Les ministres écolos ne représentent qu'eux-même, Cosse a été désavouée par son parti et la moitié du groupe écolo à l''assemblée est sur la ligne Duflot, donc anti-Valls.

Pour ce qui est des législatives, primaire à gauche ou pas, je doute que Hollande y fasse encore le casting en 2017 et encore moins Valls.
a écrit le 21/02/2016 à 6:06 :
Encore un petit coup de canif pour les sans-dents, les blousés de cette législature de droite.

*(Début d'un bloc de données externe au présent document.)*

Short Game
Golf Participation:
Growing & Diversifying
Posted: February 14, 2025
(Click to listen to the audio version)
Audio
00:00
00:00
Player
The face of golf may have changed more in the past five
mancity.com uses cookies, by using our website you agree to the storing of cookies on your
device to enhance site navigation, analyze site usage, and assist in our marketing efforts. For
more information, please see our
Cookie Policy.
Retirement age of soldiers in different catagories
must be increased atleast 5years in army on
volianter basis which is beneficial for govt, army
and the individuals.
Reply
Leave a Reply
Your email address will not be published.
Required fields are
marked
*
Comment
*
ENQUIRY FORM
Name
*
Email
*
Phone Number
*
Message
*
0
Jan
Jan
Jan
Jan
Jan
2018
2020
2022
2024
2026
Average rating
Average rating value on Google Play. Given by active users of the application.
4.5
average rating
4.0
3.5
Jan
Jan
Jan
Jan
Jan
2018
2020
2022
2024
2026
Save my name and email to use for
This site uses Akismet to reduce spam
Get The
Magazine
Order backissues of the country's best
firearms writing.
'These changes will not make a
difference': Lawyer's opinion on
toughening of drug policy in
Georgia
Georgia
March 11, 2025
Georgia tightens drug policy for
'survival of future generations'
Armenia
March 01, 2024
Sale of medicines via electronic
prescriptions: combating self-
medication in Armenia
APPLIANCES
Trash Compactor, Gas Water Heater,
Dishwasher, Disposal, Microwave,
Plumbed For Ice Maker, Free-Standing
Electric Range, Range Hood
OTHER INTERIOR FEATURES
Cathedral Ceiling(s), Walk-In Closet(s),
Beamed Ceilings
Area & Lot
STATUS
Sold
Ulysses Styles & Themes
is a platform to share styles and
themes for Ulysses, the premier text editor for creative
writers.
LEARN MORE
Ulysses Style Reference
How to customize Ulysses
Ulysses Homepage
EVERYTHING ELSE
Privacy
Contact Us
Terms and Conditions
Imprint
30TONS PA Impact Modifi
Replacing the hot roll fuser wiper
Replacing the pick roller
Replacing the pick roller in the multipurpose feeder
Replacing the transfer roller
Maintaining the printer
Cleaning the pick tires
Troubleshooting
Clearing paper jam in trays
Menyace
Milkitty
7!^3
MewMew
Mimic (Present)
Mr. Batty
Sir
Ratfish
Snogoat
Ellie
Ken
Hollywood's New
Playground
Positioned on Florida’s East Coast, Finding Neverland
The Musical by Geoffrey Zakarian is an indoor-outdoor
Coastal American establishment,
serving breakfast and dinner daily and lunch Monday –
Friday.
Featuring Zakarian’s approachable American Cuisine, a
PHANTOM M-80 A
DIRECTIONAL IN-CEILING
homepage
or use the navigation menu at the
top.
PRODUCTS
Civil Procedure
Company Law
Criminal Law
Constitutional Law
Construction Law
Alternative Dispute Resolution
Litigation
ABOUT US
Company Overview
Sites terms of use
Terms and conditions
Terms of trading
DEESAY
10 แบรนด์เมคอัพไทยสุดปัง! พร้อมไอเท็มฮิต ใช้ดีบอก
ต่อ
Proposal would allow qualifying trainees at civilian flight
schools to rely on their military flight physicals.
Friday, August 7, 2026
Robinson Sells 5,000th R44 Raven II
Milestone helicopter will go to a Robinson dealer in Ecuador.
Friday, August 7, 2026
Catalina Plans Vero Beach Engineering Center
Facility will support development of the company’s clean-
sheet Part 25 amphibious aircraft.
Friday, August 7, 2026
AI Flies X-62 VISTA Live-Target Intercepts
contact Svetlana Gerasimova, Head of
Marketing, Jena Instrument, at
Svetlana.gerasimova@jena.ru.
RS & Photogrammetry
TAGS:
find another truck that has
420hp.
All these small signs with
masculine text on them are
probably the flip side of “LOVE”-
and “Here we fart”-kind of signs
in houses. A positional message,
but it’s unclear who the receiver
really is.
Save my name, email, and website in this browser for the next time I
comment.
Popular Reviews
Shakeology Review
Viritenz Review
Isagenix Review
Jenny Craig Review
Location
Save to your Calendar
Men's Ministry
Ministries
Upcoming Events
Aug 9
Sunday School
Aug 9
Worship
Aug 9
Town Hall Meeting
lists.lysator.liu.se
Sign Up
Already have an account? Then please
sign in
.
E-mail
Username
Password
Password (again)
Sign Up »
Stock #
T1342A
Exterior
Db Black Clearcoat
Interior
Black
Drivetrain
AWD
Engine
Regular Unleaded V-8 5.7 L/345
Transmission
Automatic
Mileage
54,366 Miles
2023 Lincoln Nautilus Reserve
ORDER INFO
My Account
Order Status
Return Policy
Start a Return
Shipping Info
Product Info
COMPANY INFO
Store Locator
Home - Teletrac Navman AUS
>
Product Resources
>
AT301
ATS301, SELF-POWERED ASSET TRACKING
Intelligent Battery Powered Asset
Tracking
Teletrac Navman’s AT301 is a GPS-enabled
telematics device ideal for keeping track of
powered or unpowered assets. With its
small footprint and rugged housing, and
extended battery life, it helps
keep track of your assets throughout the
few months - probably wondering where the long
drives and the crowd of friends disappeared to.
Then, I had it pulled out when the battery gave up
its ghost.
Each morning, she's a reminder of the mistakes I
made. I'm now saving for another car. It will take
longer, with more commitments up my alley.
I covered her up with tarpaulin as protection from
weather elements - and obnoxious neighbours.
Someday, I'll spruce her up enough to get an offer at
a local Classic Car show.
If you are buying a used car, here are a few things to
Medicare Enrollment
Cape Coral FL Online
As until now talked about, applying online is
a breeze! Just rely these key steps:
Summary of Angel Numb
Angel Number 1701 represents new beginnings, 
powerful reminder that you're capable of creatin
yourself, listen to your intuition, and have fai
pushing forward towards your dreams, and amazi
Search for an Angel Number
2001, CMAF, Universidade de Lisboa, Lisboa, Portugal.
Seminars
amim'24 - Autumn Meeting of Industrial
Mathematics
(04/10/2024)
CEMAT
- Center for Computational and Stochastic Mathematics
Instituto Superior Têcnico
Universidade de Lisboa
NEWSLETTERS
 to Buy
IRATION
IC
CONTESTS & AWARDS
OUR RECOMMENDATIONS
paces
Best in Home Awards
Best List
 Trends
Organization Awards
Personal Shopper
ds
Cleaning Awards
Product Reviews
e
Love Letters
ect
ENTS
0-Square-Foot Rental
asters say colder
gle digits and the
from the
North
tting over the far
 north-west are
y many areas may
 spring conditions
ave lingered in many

A ce rythme, avec le retour de la vraie droite gauchiste, cela sera bientôt les sans slip.
a écrit le 20/02/2016 à 17:27 :
Elle , son bonheur fait plaisir à voir .
Lui , il en croit pas ses yeux .
Nous , nous avons du soucis à nous faire .
a écrit le 20/02/2016 à 17:17 :
Bon, maintenant que la FRANCE va devenir compétitive face à la TUNISIE pour fabriquer des corbeilles en osier, on va pouvoir revenir aux débats de fonds, comme l'accent circonflexe ou la déchéance de nationalité....
a écrit le 20/02/2016 à 14:17 :
Je ne pense que le gouvernement engage sa responsabilité sur ce texte là, sauf pulsion suicidaire.

Le groupe PS n'a plus de majorité parlementaire depuis janvier 2015, après avoir perdu 8 députés depuis 2012. J'ajoute qu'il y a dans le groupe une 40aine de députés frondeurs et que cette réforme, provoquant des réticences très larges chez les députés qui s'en prennent plein la tête à chaque fois qu'ils rentrent dans leur circonscription, ce chiffre pourrait atteindre la centaine.

Le risque qu'une motion de censure, visant à faire tomber le gouvernement Valls, maintenant exécré par de nombreux socialistes, soit adoptée n'est pas virtuel.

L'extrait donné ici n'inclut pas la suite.